Legislative counsel outlined two approaches to a new statutory definition of areas “served by municipal sewer and water,” saying the draft contains a default rule (an area where residential connections and expansions are available and not prohibited by state regulations, capacity constraints, or municipally adopted capacity agreements) and a second option allowing municipalities to adopt their own boundaries. Counsel also flagged a recent edit by economic development to limit the provision on line 19 to “municipally adopted capacity agreements,” rather than including service agreements.
The committee heard technical concerns from the director of the state drinking‑water protection division, who told members the provision that would remove references to state regulations could “conflict with some of our underlying authorities” that allow the agency to restrict new service connections when infrastructure is insufficient. The director advised the committee that state permitting and operating permits currently identify capacity constraints and allow the agency to work with municipalities on schedules and remedies; removing permit references, she said, could create confusing messaging even if it would not legally remove the agency’s permitting authority.
Members pressed staff on the practical effect. Legislative counsel emphasized the bill’s definition role: identifying where density incentives would apply, not authorizing connections or guaranteeing permits. Committee members debated whether striking the permit language would create false expectations, whether fire districts should be included in the default area, and whether it would be simpler to remove the section now and return with a revised draft and additional testimony.
On Section 10, counsel explained a provision to prevent towns from excluding mobile homes, modular homes, manufactured homes or prefabricated housing from any district that allows year‑round residential development, while permitting towns to apply the same design standards they use for conventional housing. Some members welcomed the change as a measure to increase affordable housing supply; others raised concerns about placing such housing in historic or design‑review districts and said more community input and technical review were needed.

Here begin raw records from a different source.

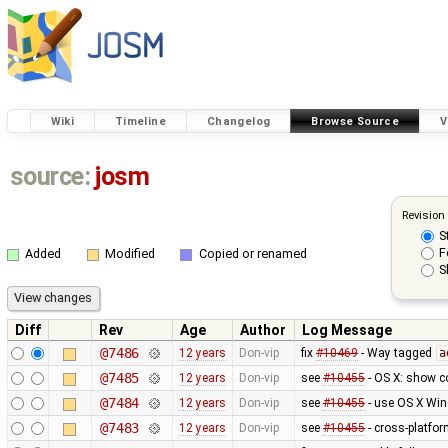
Wiki
Timeline
Changelog
Browse Source
V
source:
josm
Revision
S
F
Added
Modified
Copied or renamed
S
Diff
Rev
Age
Author
Log Message
@7486
12 years
Don-vip
fix
#10469
- Way tagged
a
@7485
12 years
Don-vip
see
#10455
- OS X: show co
@7484
12 years
Don-vip
see
#10455
- use OS X Win
@7483
12 years
Don-vip
see
#10455
- cross-platfor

Section 11 and related text on page 19 would make duplexes a permitted use in districts that allow year‑round residential development and require that multi‑unit dwellings of four or fewer units be permitted on the same lot size as a single‑family dwelling in areas served by municipal sewer and water. The draft would also remove bylaw requirements that accessory dwelling units or small multi‑unit structures be on owner‑occupied lots. Members discussed tradeoffs between flexibility that can make projects feasible and local tools used to secure funding or protect long‑term resident populations; several cited examples where neighborhood disagreement or financing requirements delayed or killed projects.
Committee members repeatedly said they wanted more stakeholder testimony — including from municipal zoning officials, downtown/village center representatives, housing‑finance actors and drinking‑water technical staff — before taking further action. Legislative counsel agreed to prepare a new draft for additional review and the committee did not take a formal vote on any of the sections during the meeting.
The committee concluded by asking staff to circulate a revised draft and to schedule follow‑up testimony; members emphasized the need to reconcile the bill’s goals (increasing housing options and density) with existing state permitting and municipal land‑use controls.